**WORK ORDER:** Each line below is to be written out once more, precisely as given.

Data records:
=== Section Start ===

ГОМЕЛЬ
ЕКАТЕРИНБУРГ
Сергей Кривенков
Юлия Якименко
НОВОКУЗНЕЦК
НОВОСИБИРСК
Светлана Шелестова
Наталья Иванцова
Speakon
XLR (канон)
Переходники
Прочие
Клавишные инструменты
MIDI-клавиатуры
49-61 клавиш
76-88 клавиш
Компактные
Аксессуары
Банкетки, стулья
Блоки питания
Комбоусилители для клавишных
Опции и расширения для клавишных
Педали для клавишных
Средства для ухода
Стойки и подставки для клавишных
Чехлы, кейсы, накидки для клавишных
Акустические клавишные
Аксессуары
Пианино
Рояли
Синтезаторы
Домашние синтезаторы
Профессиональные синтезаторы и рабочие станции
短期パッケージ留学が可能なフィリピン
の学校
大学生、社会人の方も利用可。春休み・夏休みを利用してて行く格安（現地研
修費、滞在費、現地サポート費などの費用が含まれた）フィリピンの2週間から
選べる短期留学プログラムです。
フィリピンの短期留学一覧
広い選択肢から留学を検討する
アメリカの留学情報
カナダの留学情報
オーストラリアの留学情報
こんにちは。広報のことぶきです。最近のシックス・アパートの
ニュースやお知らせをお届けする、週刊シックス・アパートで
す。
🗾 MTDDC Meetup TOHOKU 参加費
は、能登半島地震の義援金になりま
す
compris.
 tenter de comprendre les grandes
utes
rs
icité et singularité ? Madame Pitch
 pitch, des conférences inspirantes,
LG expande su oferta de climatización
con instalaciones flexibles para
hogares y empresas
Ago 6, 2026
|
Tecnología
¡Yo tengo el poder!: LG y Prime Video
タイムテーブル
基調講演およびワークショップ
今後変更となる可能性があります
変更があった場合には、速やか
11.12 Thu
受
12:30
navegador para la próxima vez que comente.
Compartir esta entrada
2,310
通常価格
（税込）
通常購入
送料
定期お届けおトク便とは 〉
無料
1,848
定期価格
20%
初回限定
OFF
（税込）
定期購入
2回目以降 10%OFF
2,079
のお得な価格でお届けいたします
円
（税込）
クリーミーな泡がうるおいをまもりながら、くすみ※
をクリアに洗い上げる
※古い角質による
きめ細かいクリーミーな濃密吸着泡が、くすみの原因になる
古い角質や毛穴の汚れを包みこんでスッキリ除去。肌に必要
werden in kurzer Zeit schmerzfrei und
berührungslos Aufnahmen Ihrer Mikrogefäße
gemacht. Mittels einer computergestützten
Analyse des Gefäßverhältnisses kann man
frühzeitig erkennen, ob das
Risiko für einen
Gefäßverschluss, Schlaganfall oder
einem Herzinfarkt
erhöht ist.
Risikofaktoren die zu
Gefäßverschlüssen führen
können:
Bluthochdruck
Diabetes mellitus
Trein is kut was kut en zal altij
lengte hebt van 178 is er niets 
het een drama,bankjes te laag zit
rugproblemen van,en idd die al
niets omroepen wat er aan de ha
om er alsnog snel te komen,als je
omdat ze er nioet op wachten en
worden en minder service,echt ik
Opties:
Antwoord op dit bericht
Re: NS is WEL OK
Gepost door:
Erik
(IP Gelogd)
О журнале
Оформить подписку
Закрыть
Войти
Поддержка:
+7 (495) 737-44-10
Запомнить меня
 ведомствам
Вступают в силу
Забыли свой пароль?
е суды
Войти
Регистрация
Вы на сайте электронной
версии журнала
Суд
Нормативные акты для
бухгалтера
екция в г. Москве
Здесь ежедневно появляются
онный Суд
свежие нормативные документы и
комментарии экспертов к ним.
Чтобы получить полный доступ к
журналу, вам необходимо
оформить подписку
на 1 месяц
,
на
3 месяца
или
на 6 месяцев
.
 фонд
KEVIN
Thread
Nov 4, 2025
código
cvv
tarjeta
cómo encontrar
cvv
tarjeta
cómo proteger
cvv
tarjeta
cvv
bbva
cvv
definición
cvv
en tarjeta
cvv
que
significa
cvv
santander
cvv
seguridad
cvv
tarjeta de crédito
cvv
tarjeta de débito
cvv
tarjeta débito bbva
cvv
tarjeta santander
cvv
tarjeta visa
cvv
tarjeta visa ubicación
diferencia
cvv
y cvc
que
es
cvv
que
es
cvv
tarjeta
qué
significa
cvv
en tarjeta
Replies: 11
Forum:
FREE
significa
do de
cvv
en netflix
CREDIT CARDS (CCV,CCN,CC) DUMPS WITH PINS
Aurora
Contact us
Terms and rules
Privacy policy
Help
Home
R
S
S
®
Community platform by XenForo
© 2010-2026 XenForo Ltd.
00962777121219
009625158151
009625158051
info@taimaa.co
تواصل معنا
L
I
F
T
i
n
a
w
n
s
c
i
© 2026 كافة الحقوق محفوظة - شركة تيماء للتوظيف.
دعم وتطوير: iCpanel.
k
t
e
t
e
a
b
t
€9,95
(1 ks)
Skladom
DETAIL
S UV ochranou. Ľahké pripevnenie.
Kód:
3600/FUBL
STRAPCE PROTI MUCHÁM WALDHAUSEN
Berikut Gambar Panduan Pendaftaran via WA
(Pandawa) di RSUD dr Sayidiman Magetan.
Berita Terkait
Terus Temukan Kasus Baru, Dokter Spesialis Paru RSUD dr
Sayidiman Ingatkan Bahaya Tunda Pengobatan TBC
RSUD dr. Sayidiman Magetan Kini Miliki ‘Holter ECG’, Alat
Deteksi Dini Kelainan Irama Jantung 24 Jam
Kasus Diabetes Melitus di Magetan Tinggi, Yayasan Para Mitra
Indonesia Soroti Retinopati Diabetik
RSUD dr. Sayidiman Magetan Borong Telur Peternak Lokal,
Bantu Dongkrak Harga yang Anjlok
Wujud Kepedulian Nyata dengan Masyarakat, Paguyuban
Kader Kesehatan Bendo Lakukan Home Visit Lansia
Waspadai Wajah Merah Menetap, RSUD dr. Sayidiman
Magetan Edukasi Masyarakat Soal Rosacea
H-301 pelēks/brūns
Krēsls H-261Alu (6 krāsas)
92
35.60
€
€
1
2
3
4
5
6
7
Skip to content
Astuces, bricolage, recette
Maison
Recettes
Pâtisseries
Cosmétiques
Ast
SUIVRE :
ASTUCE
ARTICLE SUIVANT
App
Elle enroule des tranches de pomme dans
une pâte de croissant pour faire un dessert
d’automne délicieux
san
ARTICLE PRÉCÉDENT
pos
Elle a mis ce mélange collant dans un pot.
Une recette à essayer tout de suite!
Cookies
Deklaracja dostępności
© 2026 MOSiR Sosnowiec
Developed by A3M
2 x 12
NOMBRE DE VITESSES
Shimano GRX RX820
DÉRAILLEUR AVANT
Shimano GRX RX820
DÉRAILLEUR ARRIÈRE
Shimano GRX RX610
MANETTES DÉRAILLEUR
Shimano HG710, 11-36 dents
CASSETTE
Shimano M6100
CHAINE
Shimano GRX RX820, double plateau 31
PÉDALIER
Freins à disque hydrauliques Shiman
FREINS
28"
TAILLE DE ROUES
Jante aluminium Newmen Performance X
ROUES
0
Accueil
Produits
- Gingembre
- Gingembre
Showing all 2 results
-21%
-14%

=== Section End ===

**FINISHED TASK:**
ГОМЕЛЬ
ЕКАТЕРИНБУРГ
Сергей Кривенков
Юлия Якименко
НОВОКУЗНЕЦК
НОВОСИБИРСК
Светлана Шелестова
Наталья Иванцова
Speakon
XLR (канон)
Переходники
Прочие
Клавишные инструменты
MIDI-клавиатуры
49-61 клавиш
76-88 клавиш
Компактные
Аксессуары
Банкетки, стулья
Блоки питания
Комбоусилители для клавишных
Опции и расширения для клавишных
Педали для клавишных
Средства для ухода
Стойки и подставки для клавишных
Чехлы, кейсы, накидки для клавишных
Акустические клавишные
Аксессуары
Пианино
Рояли
Синтезаторы
Домашние синтезаторы
Профессиональные синтезаторы и рабочие станции
短期パッケージ留学が可能なフィリピン
の学校
大学生、社会人の方も利用可。春休み・夏休みを利用してて行く格安（現地研
修費、滞在費、現地サポート費などの費用が含まれた）フィリピンの2週間から
選べる短期留学プログラムです。
フィリピンの短期留学一覧
広い選択肢から留学を検討する
アメリカの留学情報
カナダの留学情報
オーストラリアの留学情報
こんにちは。広報のことぶきです。最近のシックス・アパートの
ニュースやお知らせをお届けする、週刊シックス・アパートで
す。
🗾 MTDDC Meetup TOHOKU 参加費
は、能登半島地震の義援金になりま
す
compris.
 tenter de comprendre les grandes
utes
rs
icité et singularité ? Madame Pitch
 pitch, des conférences inspirantes,
LG expande su oferta de climatización
con instalaciones flexibles para
hogares y empresas
Ago 6, 2026
|
Tecnología
¡Yo tengo el poder!: LG y Prime Video
タイムテーブル
基調講演およびワークショップ
今後変更となる可能性があります
変更があった場合には、速やか
11.12 Thu
受
12:30
navegador para la próxima vez que comente.
Compartir esta entrada
2,310
通常価格
（税込）
通常購入
送料
定期お届けおトク便とは 〉
無料
1,848
定期価格
20%
初回限定
OFF
（税込）
定期購入
2回目以降 10%OFF
2,079
のお得な価格でお届けいたします
円
（税込）
クリーミーな泡がうるおいをまもりながら、くすみ※
をクリアに洗い上げる
※古い角質による
きめ細かいクリーミーな濃密吸着泡が、くすみの原因になる
古い角質や毛穴の汚れを包みこんでスッキリ除去。肌に必要
werden in kurzer Zeit schmerzfrei und
berührungslos Aufnahmen Ihrer Mikrogefäße
gemacht. Mittels einer computergestützten
Analyse des Gefäßverhältnisses kann man
frühzeitig erkennen, ob das
Risiko für einen
Gefäßverschluss, Schlaganfall oder
einem Herzinfarkt
erhöht ist.
Risikofaktoren die zu
Gefäßverschlüssen führen
können:
Bluthochdruck
Diabetes mellitus
Trein is kut was kut en zal altij
lengte hebt van 178 is er niets 
het een drama,bankjes te laag zit
rugproblemen van,en idd die al
niets omroepen wat er aan de ha
om er alsnog snel te komen,als je
omdat ze er nioet op wachten en
worden en minder service,echt ik
Opties:
Antwoord op dit bericht
Re: NS is WEL OK
Gepost door:
Erik
(IP Gelogd)
О журнале
Оформить подписку
Закрыть
Войти
Поддержка:
+7 (495) 737-44-10
Запомнить меня
 ведомствам
Вступают в силу
Забыли свой пароль?
е суды
Войти
Регистрация
Вы на сайте электронной
версии журнала
Суд
Нормативные акты для
бухгалтера
екция в г. Москве
Здесь ежедневно появляются
онный Суд
свежие нормативные документы и
комментарии экспертов к ним.
Чтобы получить полный доступ к
журналу, вам необходимо
оформить подписку
на 1 месяц
,
на
3 месяца
или
на 6 месяцев
.
 фонд
KEVIN
Thread
Nov 4, 2025
código
cvv
tarjeta
cómo encontrar
cvv
tarjeta
cómo proteger
cvv
tarjeta
cvv
bbva
cvv
definición
cvv
en tarjeta
cvv
que
significa
cvv
santander
cvv
seguridad
cvv
tarjeta de crédito
cvv
tarjeta de débito
cvv
tarjeta débito bbva
cvv
tarjeta santander
cvv
tarjeta visa
cvv
tarjeta visa ubicación
diferencia
cvv
y cvc
que
es
cvv
que
es
cvv
tarjeta
qué
significa
cvv
en tarjeta
Replies: 11
Forum:
FREE
significa
do de
cvv
en netflix
CREDIT CARDS (CCV,CCN,CC) DUMPS WITH PINS
Aurora
Contact us
Terms and rules
Privacy policy
Help
Home
R
S
S
®
Community platform by XenForo
© 2010-2026 XenForo Ltd.
00962777121219
009625158151
009625158051
info@taimaa.co
تواصل معنا
L
I
F
T
i
n
a
w
n
s
c
i
© 2026 كافة الحقوق محفوظة - شركة تيماء للتوظيف.
دعم وتطوير: iCpanel.
k
t
e
t
e
a
b
t
€9,95
(1 ks)
Skladom
DETAIL
S UV ochranou. Ľahké pripevnenie.
Kód:
3600/FUBL
STRAPCE PROTI MUCHÁM WALDHAUSEN
Berikut Gambar Panduan Pendaftaran via WA
(Pandawa) di RSUD dr Sayidiman Magetan.
Berita Terkait
Terus Temukan Kasus Baru, Dokter Spesialis Paru RSUD dr
Sayidiman Ingatkan Bahaya Tunda Pengobatan TBC
RSUD dr. Sayidiman Magetan Kini Miliki ‘Holter ECG’, Alat
Deteksi Dini Kelainan Irama Jantung 24 Jam
Kasus Diabetes Melitus di Magetan Tinggi, Yayasan Para Mitra
Indonesia Soroti Retinopati Diabetik
RSUD dr. Sayidiman Magetan Borong Telur Peternak Lokal,
Bantu Dongkrak Harga yang Anjlok
Wujud Kepedulian Nyata dengan Masyarakat, Paguyuban
Kader Kesehatan Bendo Lakukan Home Visit Lansia
Waspadai Wajah Merah Menetap, RSUD dr. Sayidiman
Magetan Edukasi Masyarakat Soal Rosacea
H-301 pelēks/brūns
Krēsls H-261Alu (6 krāsas)
92
35.60
€
€
1
2
3
4
5
6
7
Skip to content
Astuces, bricolage, recette
Maison
Recettes
Pâtisseries
Cosmétiques
Ast
SUIVRE :
ASTUCE
ARTICLE SUIVANT
App
Elle enroule des tranches de pomme dans
une pâte de croissant pour faire un dessert
d’automne délicieux
san
ARTICLE PRÉCÉDENT
pos
Elle a mis ce mélange collant dans un pot.
Une recette à essayer tout de suite!
Cookies
Deklaracja dostępności
© 2026 MOSiR Sosnowiec
Developed by A3M
2 x 12
NOMBRE DE VITESSES
Shimano GRX RX820
DÉRAILLEUR AVANT
Shimano GRX RX820
DÉRAILLEUR ARRIÈRE
Shimano GRX RX610
MANETTES DÉRAILLEUR
Shimano HG710, 11-36 dents
CASSETTE
Shimano M6100
CHAINE
Shimano GRX RX820, double plateau 31
PÉDALIER
Freins à disque hydrauliques Shiman
FREINS
28"
TAILLE DE ROUES
Jante aluminium Newmen Performance X
ROUES
0
Accueil
Produits
- Gingembre
- Gingembre
Showing all 2 results
-21%
-14%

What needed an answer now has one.